July 2003


Blizg is another one of these blog-affinity finders. It looks for “ICBM” location data (as popularized by GeoURL) and Keywords in your headers, and finds proximate and topically-related blogs for you. Nice. Although it would be more powerful if it could extract keywords from the stuff you actually post about, rather than the stuff you mention in your meta-data.

Adventures in biomechanical translation

Machine translation (MT) is the bugbear of the professional translator. Machine-assisted translation (MAT) is a more devious, and perhaps more pernicious bugbear. Machine translation takes the translator out of the process entirely; machine-assisted translation makes use of the translator’s expertise to create patterns of source/target sentence pairs, and attempts to extrapolate these patterns through the source text. Translation agencies then use the “match rate” as a way to chisel the translator on payments.

Most of the work that I do is not very amenable to MAT (if I used it at all)–my guesstimate is that most of my jobs would have less than a 10% match rate overall. But the job I’m doing right now would be highly amenable to MAT: it’s programming document where a given sentence may be repeated 50 times, with minor variations in predictable spots.

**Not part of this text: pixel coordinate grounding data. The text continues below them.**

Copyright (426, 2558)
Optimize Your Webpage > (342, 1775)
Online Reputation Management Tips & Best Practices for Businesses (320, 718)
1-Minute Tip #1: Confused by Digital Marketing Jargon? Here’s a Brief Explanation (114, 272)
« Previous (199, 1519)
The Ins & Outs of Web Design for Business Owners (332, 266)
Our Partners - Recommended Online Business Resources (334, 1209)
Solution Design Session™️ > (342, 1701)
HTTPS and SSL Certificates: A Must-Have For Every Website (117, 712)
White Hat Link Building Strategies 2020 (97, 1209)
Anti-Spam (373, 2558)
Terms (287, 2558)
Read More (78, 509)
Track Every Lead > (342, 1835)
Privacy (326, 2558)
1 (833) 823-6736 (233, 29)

The job was sent to me as a series of MS Word files, which I manually concatenated into one. Word search/replace tools are relatively limited, but BBEdit has a powerful implementation of GREP. So, after much gnashing of teeth, I managed to export a usable HTML file from Word, and cleaned it up. This in itself could be the subject of an even-more-tiresomely long post, which I will spare everyone from reading, and myself from reliving.

Once I got the file whipped into a shape I could stand looking at, I started working out GREP patterns. Some of these were highly productive–one pass would translate 40 or so sentences. Some would only do the one I was looking at. So I’ve been manually reproducing the MAT process, and getting pretty good at GREP syntax to boot. But as I work on it, there’s always a nagging feeling that if I understood that syntax better, I could produce more generalized patterns that would capture more sentences. The ultimate, of course, would be the hideously convoluted pattern that would be required to translate the entire document in one pass–which starts getting into Chomsky territory.

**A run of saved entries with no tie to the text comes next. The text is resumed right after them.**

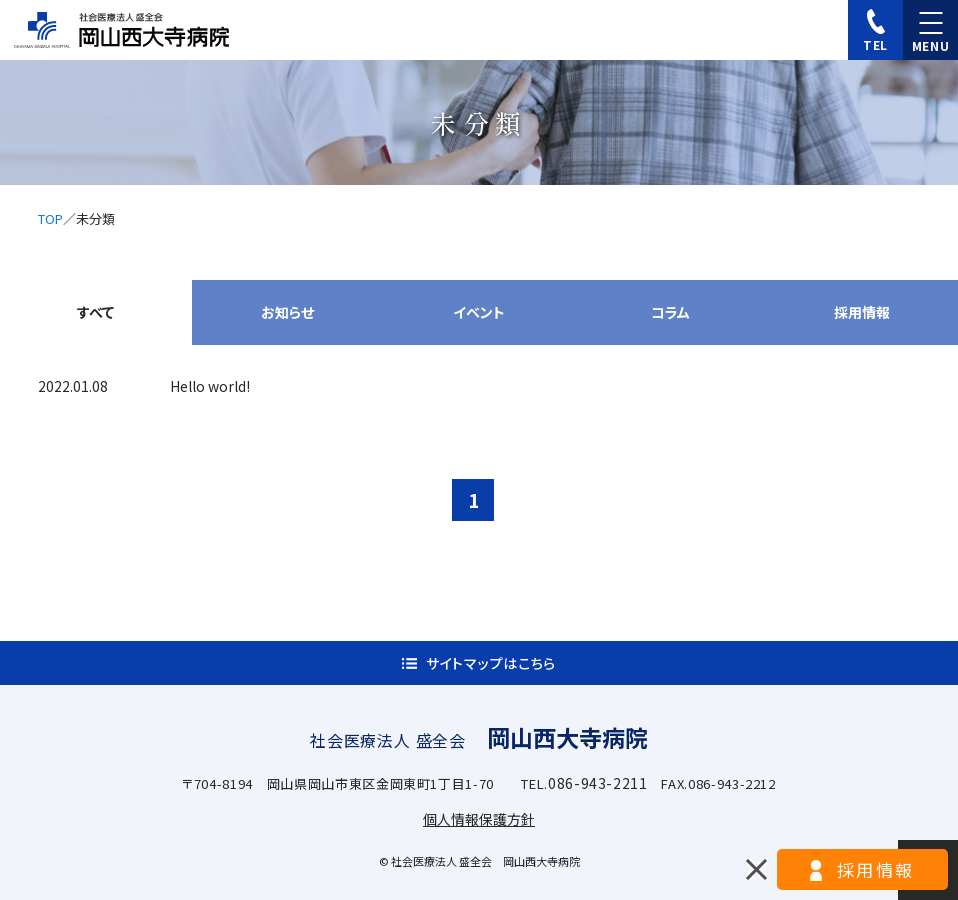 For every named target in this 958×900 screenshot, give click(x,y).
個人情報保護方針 (479, 819)
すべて (95, 312)
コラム (670, 312)
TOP (50, 218)
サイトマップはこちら (491, 663)
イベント (479, 312)
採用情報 (862, 312)
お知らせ (287, 312)
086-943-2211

Postscript: I finished that job. What started out as 28 Word files weighing in at a total of 1.2 MB wound up–when I finished concatenating, exporting to HTML, cleaning up, translating, and compressing with Gzip–as a 17.1 KB file. Amazing.

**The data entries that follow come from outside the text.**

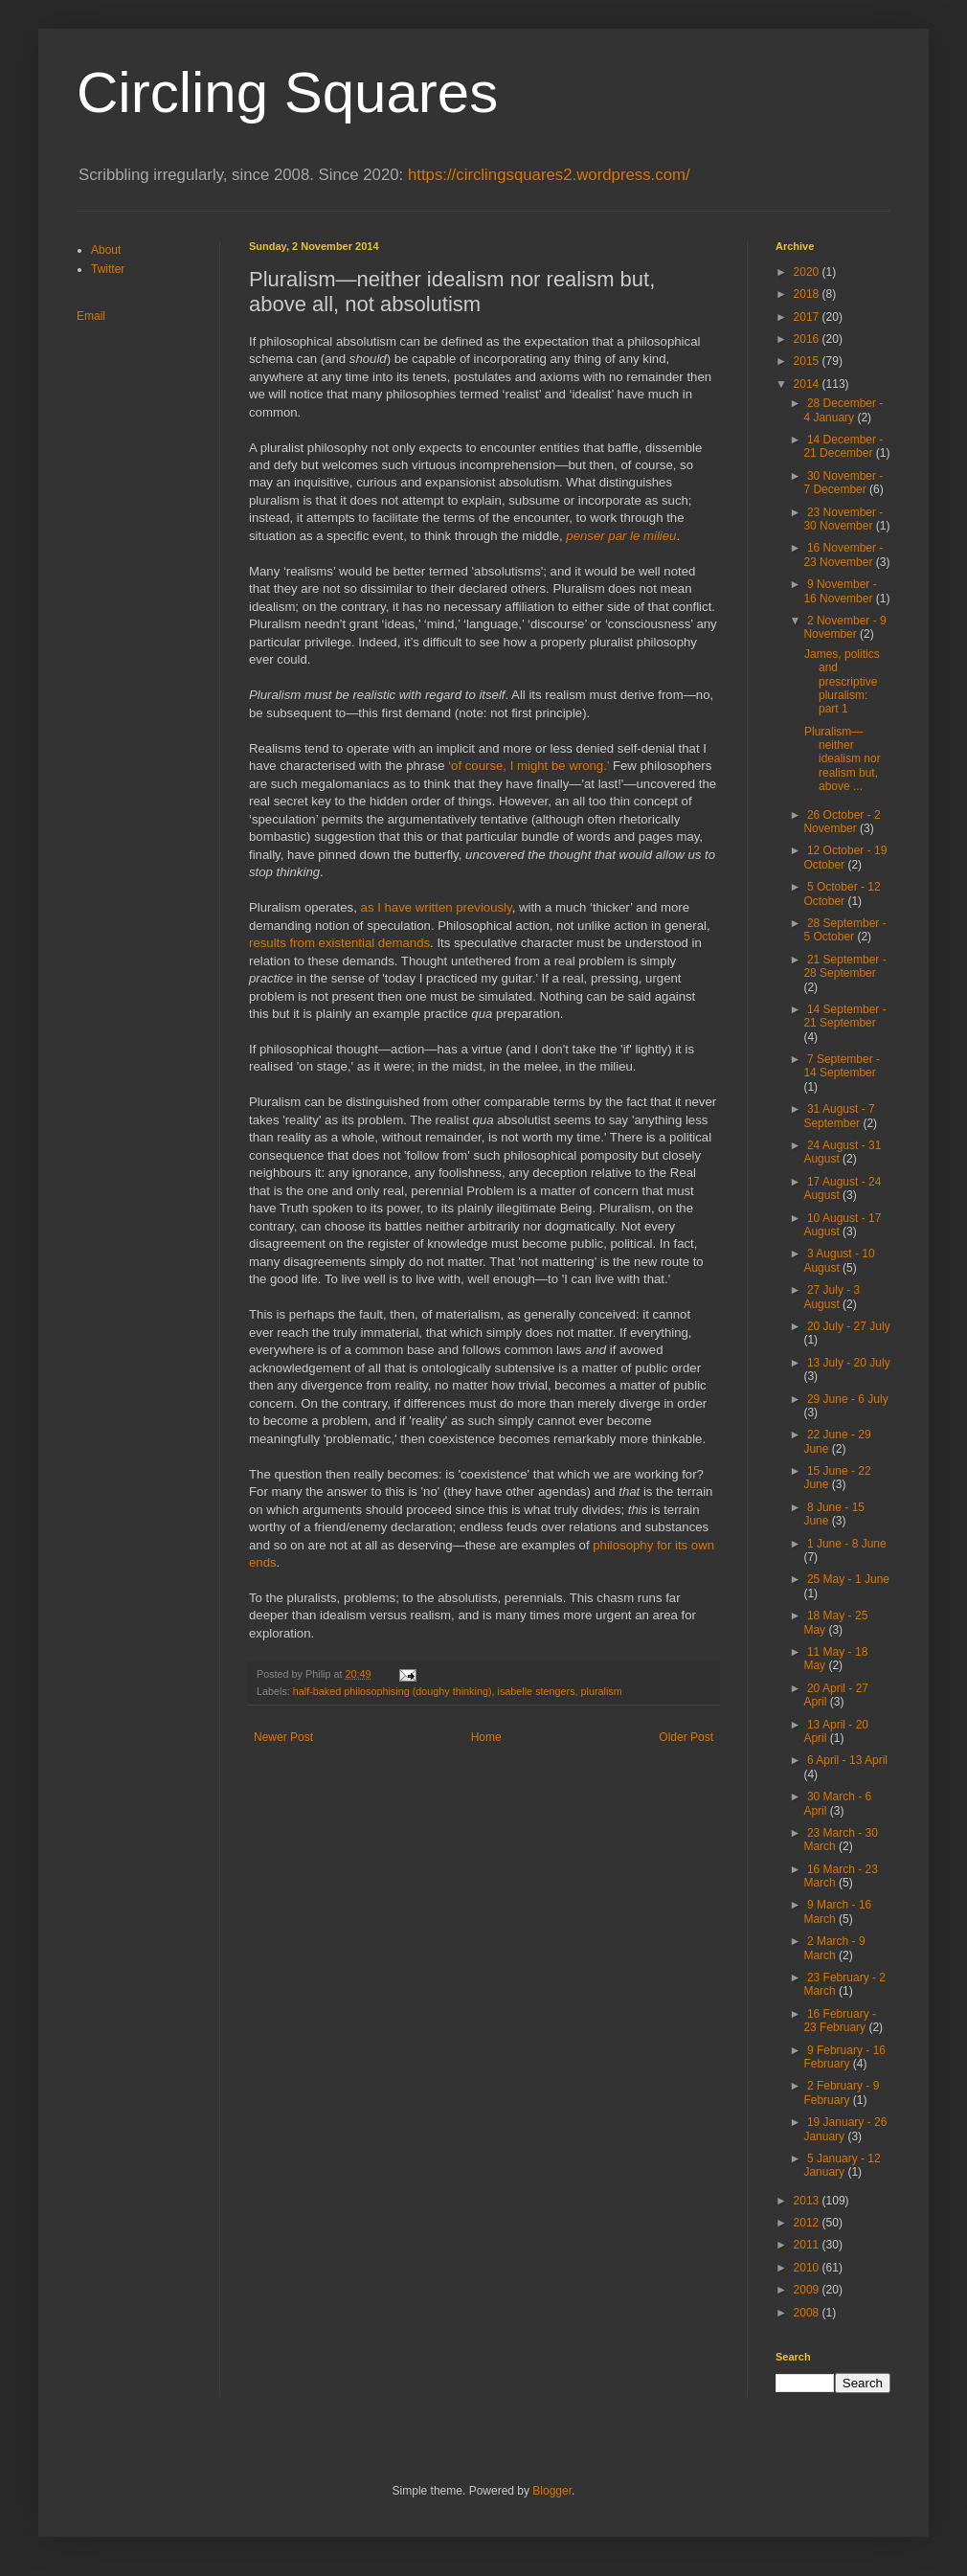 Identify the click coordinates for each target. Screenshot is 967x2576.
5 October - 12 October (841, 893)
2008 (808, 2312)
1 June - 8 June (847, 1543)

I’ve written before about why I blog, but you probably knew that was a load of hooey. The real reason I keep a blog is because I hope to achieve wealth and fame through it.

So far, my success on the fame part has been limited, and the wealth part hasn’t been working out at all. Until now: I’ve received an offer for a “complimentary review copy” of what I am promised is an “entrancing novel.”

I’ve got a few reviews on epinions, and All Consuming but my guess is that I got this because of my blog–the book has a Japanese angle, and it would be too difficult to find reviewers on those sites with an interest in Japan (my profiles mention nothing about Japan). But contacting would-be reviewers on the basis of their blogs wouldn’t be a first.

Will I take them up on it? I haven’t decided, but I’m not inclined to. I prefer to choose my own reading.